Defining supply chains

5.105
Submitters highlighted the importance of defining ‘supply chains’ to assist entities in preparing their reports. The UK Act does not define supply chains under section 54.102 The statutory guidance for businesses prepared by the UK Home Office states that, for the purposes of the requirement, supply chain ‘has its everyday meaning’.103
5.106
Some submitters raised concerns about the UK definition. Shift, the leading centre for expertise on the UN Guiding Principles, suggested that:
While the spirit of the law is that businesses should report on the steps they are taking throughout all tiers of their supply chain, this definition allows for reporting only on action within the top tiers of a company’s supply chain.104
5.107
As outlined in Chapter 3, global businesses have extremely complex supply chains that extend beyond ‘tier 1’ suppliers of products, to ‘tier 2’ and ‘tier 3’ suppliers of raw materials used to make those products. The University of Melbourne submitted that legislation in other countries has not recognised the complexity of supply chains:
What appears to be a major misunderstanding where anti-slavery legislation has been introduced in other countries, is that it is assumed companies actually know who is in their supply chain. That is to say all of their suppliers, plus their suppliers’ suppliers and their suppliers’ suppliers’ suppliers.

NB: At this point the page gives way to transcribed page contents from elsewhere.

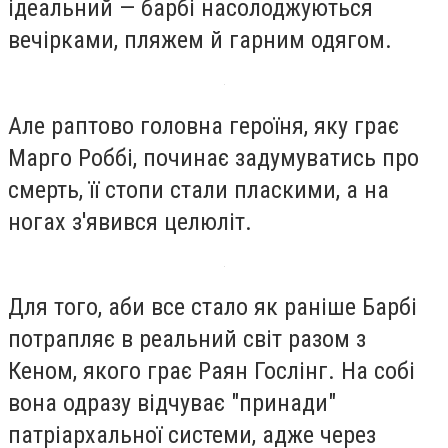
ідеальний — барбі насолоджуються
вечірками, пляжем й гарним одягом.
Але раптово головна героїня, яку грає
Марго Роббі, починає задумуватись про
смерть, її стопи стали пласкими, а на
ногах з'явився целюліт.
Для того, аби все стало як раніше Барбі
потрапляє в реальний світ разом з
Кеном, якого грає Раян Гослінг. На собі
вона одразу відчуває "принади"
патріархальної системи, адже через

There can be thousands of firms who participate in the supply chain of a single product from extraction of raw materials to production and on to the ultimate consumer.105
5.108
The Committee notes that, in the context of conflict minerals, the OECD Due Diligence Guidance defines supply chains as:
… the system of all the activities, organisations, actors, technology, information, resources and services involved in moving the mineral from the extraction site downstream to its incorporation in the final product for end consumers.106

Committee view

5.109
The Committee considers that a definition of supply chain consistent with the OECD Due Diligence Guidance should be developed to assist entities in identifying what parts of their supply chains to report on, including donations and giving by government and entities.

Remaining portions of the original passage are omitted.